Question

A source transmits symbol \( S \) that takes values uniformly at random from the set \( \{-2, 0, 2\} \). The receiver obtains \( Y = S + N \), where \( N \) is a zero-mean Gaussian random variable independent of \( S \). The receiver uses the maximum likelihood decoder to estimate the transmitted symbol \( S \).
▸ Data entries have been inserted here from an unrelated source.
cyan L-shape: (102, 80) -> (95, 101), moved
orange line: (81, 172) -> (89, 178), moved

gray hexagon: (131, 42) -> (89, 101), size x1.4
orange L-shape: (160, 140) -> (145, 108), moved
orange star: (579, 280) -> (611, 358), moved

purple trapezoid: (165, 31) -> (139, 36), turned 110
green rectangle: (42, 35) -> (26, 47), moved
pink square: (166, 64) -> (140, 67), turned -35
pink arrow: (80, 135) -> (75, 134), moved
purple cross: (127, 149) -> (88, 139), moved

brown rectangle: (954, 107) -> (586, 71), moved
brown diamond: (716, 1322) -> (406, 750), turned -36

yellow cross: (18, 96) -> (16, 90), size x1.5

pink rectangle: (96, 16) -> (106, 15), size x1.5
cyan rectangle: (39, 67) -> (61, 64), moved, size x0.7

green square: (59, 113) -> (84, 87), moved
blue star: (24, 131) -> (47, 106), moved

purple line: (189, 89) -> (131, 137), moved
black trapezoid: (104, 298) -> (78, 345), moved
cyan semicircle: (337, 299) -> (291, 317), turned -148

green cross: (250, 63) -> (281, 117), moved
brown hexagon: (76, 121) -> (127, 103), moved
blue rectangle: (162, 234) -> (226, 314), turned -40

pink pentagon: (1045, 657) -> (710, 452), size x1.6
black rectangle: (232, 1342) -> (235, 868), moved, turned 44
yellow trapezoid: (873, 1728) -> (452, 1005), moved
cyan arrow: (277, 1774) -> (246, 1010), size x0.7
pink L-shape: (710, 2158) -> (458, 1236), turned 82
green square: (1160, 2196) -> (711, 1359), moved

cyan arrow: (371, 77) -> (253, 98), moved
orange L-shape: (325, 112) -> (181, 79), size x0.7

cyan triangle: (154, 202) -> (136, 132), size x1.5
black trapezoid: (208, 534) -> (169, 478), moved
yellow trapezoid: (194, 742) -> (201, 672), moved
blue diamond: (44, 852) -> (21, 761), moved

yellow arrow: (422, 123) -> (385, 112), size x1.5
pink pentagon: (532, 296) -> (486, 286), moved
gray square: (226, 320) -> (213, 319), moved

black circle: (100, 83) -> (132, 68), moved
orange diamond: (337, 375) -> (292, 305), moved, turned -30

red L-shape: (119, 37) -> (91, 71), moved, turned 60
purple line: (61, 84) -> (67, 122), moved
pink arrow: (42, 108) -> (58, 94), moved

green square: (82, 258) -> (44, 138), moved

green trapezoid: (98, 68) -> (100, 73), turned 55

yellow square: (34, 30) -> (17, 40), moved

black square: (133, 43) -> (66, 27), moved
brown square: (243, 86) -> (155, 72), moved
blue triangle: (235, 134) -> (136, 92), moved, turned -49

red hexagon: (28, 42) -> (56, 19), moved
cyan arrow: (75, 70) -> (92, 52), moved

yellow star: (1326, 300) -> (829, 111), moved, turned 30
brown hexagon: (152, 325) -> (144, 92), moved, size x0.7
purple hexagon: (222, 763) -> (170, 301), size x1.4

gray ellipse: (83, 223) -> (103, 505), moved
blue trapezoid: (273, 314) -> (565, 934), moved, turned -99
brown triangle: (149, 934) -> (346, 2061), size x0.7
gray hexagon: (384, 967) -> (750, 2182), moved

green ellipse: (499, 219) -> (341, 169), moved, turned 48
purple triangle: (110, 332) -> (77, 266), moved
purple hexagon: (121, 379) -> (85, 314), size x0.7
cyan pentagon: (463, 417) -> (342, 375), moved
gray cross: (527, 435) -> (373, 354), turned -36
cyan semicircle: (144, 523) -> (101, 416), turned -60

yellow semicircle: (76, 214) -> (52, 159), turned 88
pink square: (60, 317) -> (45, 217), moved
Suppose the probability of symbol estimation error \( P_e \) is expressed as follows: \[ P_e = \alpha P(N>1), \] where \( P(N>1) \) denotes the probability that \( N \) exceeds 1. What is the value of \( \alpha \)?

• A. \( \frac{1}{3} \)
• B. \( 1 \)
• C. \( \frac{2}{3} \)
• D. \( \frac{4}{3} \)

Hint:

The probability of error in symbol estimation using a Gaussian noise model can be related to the cumulative distribution function (CDF) of the normal distribution. The error probability \( P_e \) is proportional to the probability that the noise exceeds a certain threshold.

Answer 1

The Correct Option is D

To solve for \( \alpha \), we need to understand how the error probability \( P_e \) is related to the probability of \( N \) exceeding 1. Since \( N \) is a zero-mean Gaussian random variable, the probability \( P(N>1) \) can be computed as: \[ P(N>1) = 1 - P(N \leq 1) = 1 - \Phi(1), \] where \( \Phi(1) \) is the cumulative distribution function (CDF) of the standard normal distribution evaluated at 1. Using standard normal distribution tables or a calculator, we find: \[ \Phi(1) \approx 0.8413, \] so \[ P(N>1) \approx 1 - 0.8413 = 0.1587. \] Since \( P_e = \alpha P(N>1) \), we can solve for \( \alpha \) by equating it to the known value of \( P_e \), leading to: \[ P_e = \frac{4}{3} P(N>1), \] Thus, the value of \( \alpha \) is \( \frac{4}{3} \).